## Problem statement
Below is a listing with pictures in it. Copy it exactly without them.

▬▬▬▬▬▬

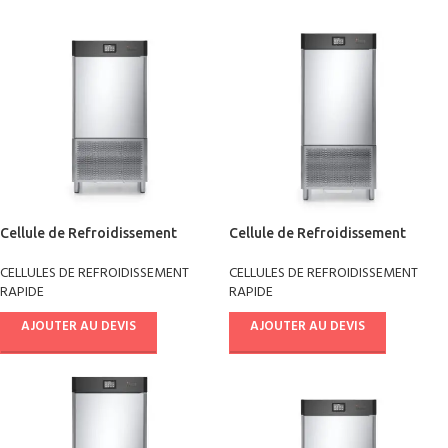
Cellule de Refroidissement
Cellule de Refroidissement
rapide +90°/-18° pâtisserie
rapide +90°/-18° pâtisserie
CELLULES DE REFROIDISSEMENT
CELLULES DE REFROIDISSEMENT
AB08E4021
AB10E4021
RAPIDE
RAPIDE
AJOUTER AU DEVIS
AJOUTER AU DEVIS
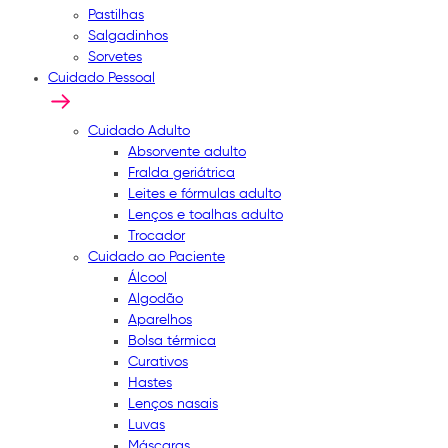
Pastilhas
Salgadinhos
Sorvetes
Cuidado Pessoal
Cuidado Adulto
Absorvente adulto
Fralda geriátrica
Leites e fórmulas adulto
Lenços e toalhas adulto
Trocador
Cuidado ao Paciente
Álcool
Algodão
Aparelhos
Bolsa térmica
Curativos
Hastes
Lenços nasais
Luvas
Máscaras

▬▬▬▬▬▬

## Written reply
Cellule de Refroidissement
Cellule de Refroidissement
rapide +90°/-18° pâtisserie
rapide +90°/-18° pâtisserie
CELLULES DE REFROIDISSEMENT
CELLULES DE REFROIDISSEMENT
AB08E4021
AB10E4021
RAPIDE
RAPIDE
AJOUTER AU DEVIS
AJOUTER AU DEVIS
Pastilhas
Salgadinhos
Sorvetes
Cuidado Pessoal
Cuidado Adulto
Absorvente adulto
Fralda geriátrica
Leites e fórmulas adulto
Lenços e toalhas adulto
Trocador
Cuidado ao Paciente
Álcool
Algodão
Aparelhos
Bolsa térmica
Curativos
Hastes
Lenços nasais
Luvas
Máscaras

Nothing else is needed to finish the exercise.